Il livello di rappresentatività odierna della classe dirigente italiana, quindi della buona borghesia moderna, fatta di imprenditori medio-alti e di finanzieri e speculatori di varia risma, non è nemmeno paragonabile a quello che, nella così impropriamente detta “prima repubblica“, era praticato dalle forze del pentapartito, del vero, originale “centrosinistra“.

La Democrazia Cristiana ed il Partito Socialista Italiano, nelle rispettive differenze tanto ideologiche quanto più pragmaticamente riferibili alla contingenza dei loro tempi, in quanto soggetti politici di massa, storicamente presenti nella vita quotidiana della popolazione, erano stati rappresentativi di una vera maggioranza socialmente trasversale della popolazione.

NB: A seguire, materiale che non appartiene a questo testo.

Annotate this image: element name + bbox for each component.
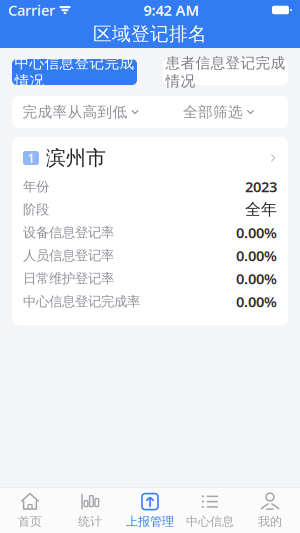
button[interactable]: 1: [23, 143, 277, 173]
staticText: 中心信息登记完成情况: [14, 54, 134, 90]
button[interactable]: 完成率从高到低: [12, 96, 150, 128]
button[interactable]: 中心信息登记完成情况: [12, 59, 137, 85]
button[interactable]: 上报管理: [120, 488, 180, 532]
staticText: 中心信息: [186, 514, 234, 529]
button[interactable]: 患者信息登记完成情况: [163, 59, 288, 85]
staticText: 9:42 AM: [144, 0, 200, 20]
staticText: 中心信息登记完成率: [23, 293, 140, 310]
staticText: 2023: [245, 177, 277, 196]
button[interactable]: 中心信息: [180, 488, 240, 532]
staticText: 日常维护登记率: [23, 270, 114, 287]
staticText: 0.00%: [236, 269, 277, 288]
staticText: 0.00%: [236, 292, 277, 311]
staticText: 滨州市: [46, 146, 106, 170]
button[interactable]: 首页: [0, 488, 60, 532]
button[interactable]: 我的: [240, 488, 300, 532]
button[interactable]: 全部筛选: [150, 96, 288, 128]
staticText: 全部筛选: [183, 103, 243, 121]
staticText: 统计: [78, 514, 102, 529]
staticText: 0.00%: [236, 246, 277, 265]
staticText: 0.00%: [236, 223, 277, 242]
staticText: 年份: [23, 178, 49, 195]
staticText: 上报管理: [126, 514, 174, 529]
staticText: 阶段: [23, 201, 49, 218]
staticText: 全年: [245, 200, 277, 219]
staticText: 患者信息登记完成情况: [166, 54, 286, 90]
staticText: 完成率从高到低: [22, 103, 128, 121]
button[interactable]: 统计: [60, 488, 120, 532]
staticText: 人员信息登记率: [23, 247, 114, 264]
staticText: 首页: [18, 514, 42, 529]
staticText: 区域登记排名: [93, 22, 207, 45]
staticText: Carrier: [8, 0, 55, 20]
staticText: 设备信息登记率: [23, 224, 114, 241]
staticText: 1: [28, 150, 34, 166]
staticText: 我的: [258, 514, 282, 529]
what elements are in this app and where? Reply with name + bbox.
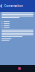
button[interactable]: Record [18,67,21,70]
button[interactable]: Back [0,0,3,12]
staticText: Conversation [4,4,23,8]
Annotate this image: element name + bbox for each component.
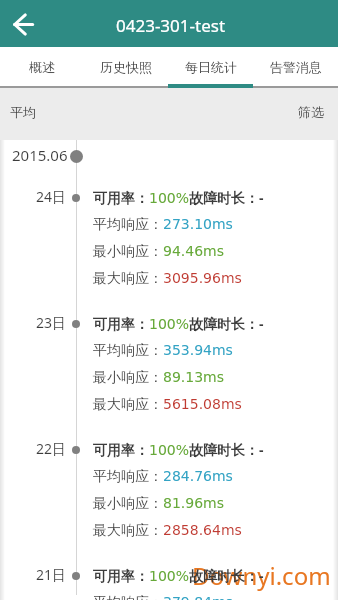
staticText: 可用率：100%故障时长：- xyxy=(93,314,264,333)
button[interactable]: 24日 xyxy=(0,184,338,310)
staticText: 可用率：100%故障时长：- xyxy=(93,188,264,207)
staticText: 每日统计 xyxy=(185,59,237,75)
staticText: 最大响应：2858.64ms xyxy=(93,522,242,540)
staticText: 概述 xyxy=(29,59,55,75)
staticText: 平均响应：353.94ms xyxy=(93,342,233,360)
staticText: 筛选 xyxy=(298,104,324,120)
staticText: 23日 xyxy=(36,313,67,332)
button[interactable]: 21日 xyxy=(0,562,338,600)
button[interactable]: 23日 xyxy=(0,310,338,436)
staticText: 平均响应：273.10ms xyxy=(93,216,233,234)
staticText: 最大响应：3095.96ms xyxy=(93,270,242,288)
staticText: 最小响应：81.96ms xyxy=(93,495,225,513)
staticText: 平均响应：379.84ms xyxy=(93,594,233,600)
staticText: 22日 xyxy=(36,439,67,458)
staticText: 0423-301-test xyxy=(116,14,226,37)
staticText: Downyi.com xyxy=(192,559,331,592)
staticText: 历史快照 xyxy=(100,59,152,75)
staticText: 21日 xyxy=(36,565,67,584)
button[interactable]: 概述 xyxy=(0,47,84,88)
staticText: 可用率：100%故障时长：- xyxy=(93,440,264,459)
button[interactable]: 每日统计 xyxy=(168,47,253,88)
staticText: 平均响应：284.76ms xyxy=(93,468,233,486)
button[interactable]: 历史快照 xyxy=(84,47,168,88)
staticText: 可用率：100%故障时长：- xyxy=(93,566,264,585)
button[interactable]: 告警消息 xyxy=(253,47,338,88)
staticText: 24日 xyxy=(36,187,67,206)
staticText: 最小响应：89.13ms xyxy=(93,369,225,387)
staticText: 2015.06 xyxy=(12,145,68,165)
button[interactable]: Back xyxy=(0,0,47,47)
button[interactable]: 22日 xyxy=(0,436,338,562)
staticText: 最小响应：94.46ms xyxy=(93,243,225,261)
staticText: 告警消息 xyxy=(270,59,322,75)
staticText: 最大响应：5615.08ms xyxy=(93,396,242,414)
staticText: 平均 xyxy=(10,104,36,120)
button[interactable]: 筛选 xyxy=(278,88,338,128)
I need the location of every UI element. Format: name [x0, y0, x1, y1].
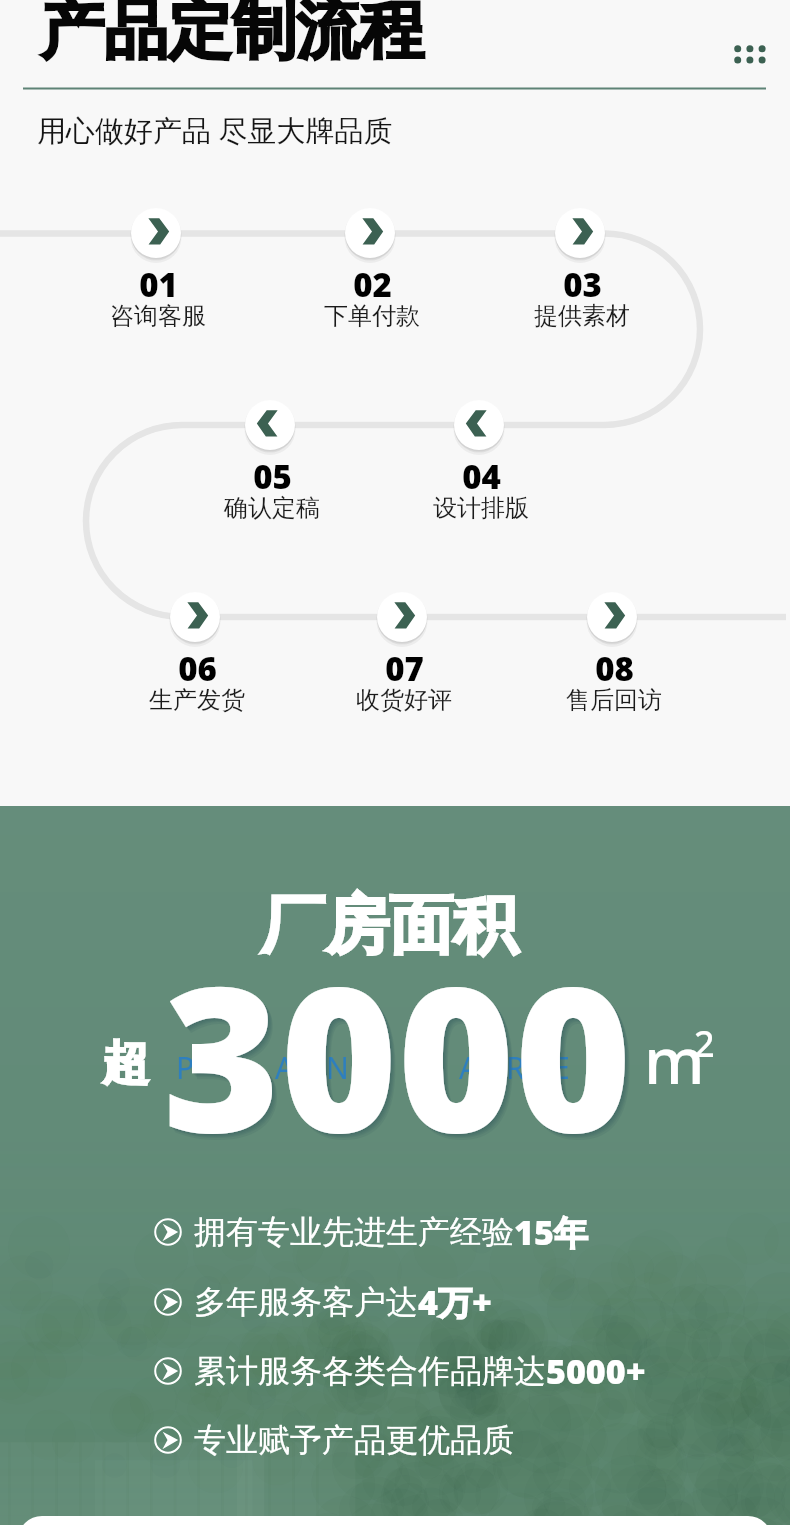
button[interactable]: Step 08 售后回访	[586, 591, 638, 643]
staticText: 06	[178, 646, 217, 691]
button[interactable]: Step 01 咨询客服	[130, 207, 182, 259]
staticText: 厂房面积	[261, 885, 517, 966]
staticText: 超	[102, 1034, 149, 1093]
button[interactable]: 专业赋予产品更优品质	[153, 1415, 514, 1465]
staticText: 08	[595, 646, 634, 691]
staticText: 2	[694, 1019, 715, 1068]
button[interactable]: Step 02 下单付款	[344, 207, 396, 259]
staticText: 确认定稿	[224, 493, 320, 523]
button[interactable]: Step 07 收货好评	[376, 591, 428, 643]
staticText: 累计服务各类合作品牌达	[194, 1351, 546, 1391]
staticText: 3000	[163, 918, 632, 1190]
staticText: 专业赋予产品更优品质	[194, 1420, 514, 1460]
staticText: 3000	[165, 920, 634, 1192]
staticText: 下单付款	[324, 301, 420, 331]
staticText: 产品定制流程	[40, 0, 424, 71]
staticText: 设计排版	[433, 493, 529, 523]
staticText: 3000	[168, 924, 637, 1196]
staticText: 03	[563, 262, 602, 307]
staticText: 5000+	[546, 1348, 646, 1394]
staticText: 提供素材	[534, 301, 630, 331]
staticText: T	[373, 1047, 390, 1088]
staticText: E	[553, 1047, 570, 1088]
button[interactable]: Step 06 生产发货	[169, 591, 221, 643]
staticText: m	[644, 1016, 705, 1103]
button[interactable]: 累计服务各类合作品牌达	[153, 1346, 646, 1396]
staticText: 04	[462, 454, 501, 499]
button[interactable]: More options	[722, 32, 778, 88]
staticText: 05	[253, 454, 292, 499]
staticText: 02	[353, 262, 392, 307]
button[interactable]: 拥有专业先进生产经验	[153, 1207, 588, 1257]
staticText: 15年	[514, 1209, 588, 1255]
staticText: N	[326, 1047, 349, 1088]
staticText: 3000	[164, 919, 633, 1191]
staticText: 4万+	[418, 1279, 492, 1325]
button[interactable]: 多年服务客户达	[153, 1277, 492, 1327]
staticText: 生产发货	[149, 685, 245, 715]
staticText: 01	[139, 262, 178, 307]
staticText: A	[459, 1047, 479, 1088]
staticText: 多年服务客户达	[194, 1282, 418, 1322]
staticText: R	[506, 1047, 525, 1088]
staticText: P	[176, 1047, 195, 1088]
staticText: 咨询客服	[110, 301, 206, 331]
button[interactable]: Step 03 提供素材	[554, 207, 606, 259]
staticText: 用心做好产品 尽显大牌品质	[37, 110, 393, 150]
staticText: 收货好评	[356, 685, 452, 715]
staticText: 3000	[167, 922, 636, 1194]
staticText: 拥有专业先进生产经验	[194, 1212, 514, 1252]
button[interactable]: Step 04 设计排版	[453, 399, 505, 451]
staticText: A	[275, 1047, 295, 1088]
staticText: L	[226, 1047, 242, 1088]
staticText: 07	[385, 646, 424, 691]
staticText: 售后回访	[566, 685, 662, 715]
staticText: 3000	[166, 921, 635, 1193]
button[interactable]: Step 05 确认定稿	[244, 399, 296, 451]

Per quanto oggi si possa fare riferimento all’unità delle destre che sono al governo del Paese, soprattutto in questa dirittura d’arrivo della manovra finanziaria, si è potuto assistere ad un teatrino di posizioni tattiche che negano quasi aprioristicamente una strategia di gestione dell’interesse pubblico con oggettivissime ricadute negative anche sul fronte del privato.

Non esiste più, infatti, una separazione netta tra bene comune e bene davvero non comune, quindi verso quei privilegi che sono l’elemento distintivo della classe degli speculatori e degli sfruttatori. Così come non esiste più una distinguibilità precisa tra forze progressiste, di centro e di destra. La mistificazione dei confini della geopolitica italiana è, come è abbastanza noto, figlia di una desertificazione delle ideologie, anatemizzate come il male primordiale di una democrazia che andava liberata da questa presunta schiavitù.

DC e PSI, nella stagione della prima repubblica, insieme ad altre grandi forze politiche e sociali come il Partito Comunista Italiano, ed anche quelle di ambiti culturali della nuova sinistra o del liberalismo moderato, del repubblicanesimo laico e della socialdemocrazia, erano invece i bastioni di una visione ampia – il che non significa aperta ad una modernità dei diritti (e dei doveri) che incedeva sulla spinta delle lotte di massa – che considerava lo Stato alle dipendenze del cittadino.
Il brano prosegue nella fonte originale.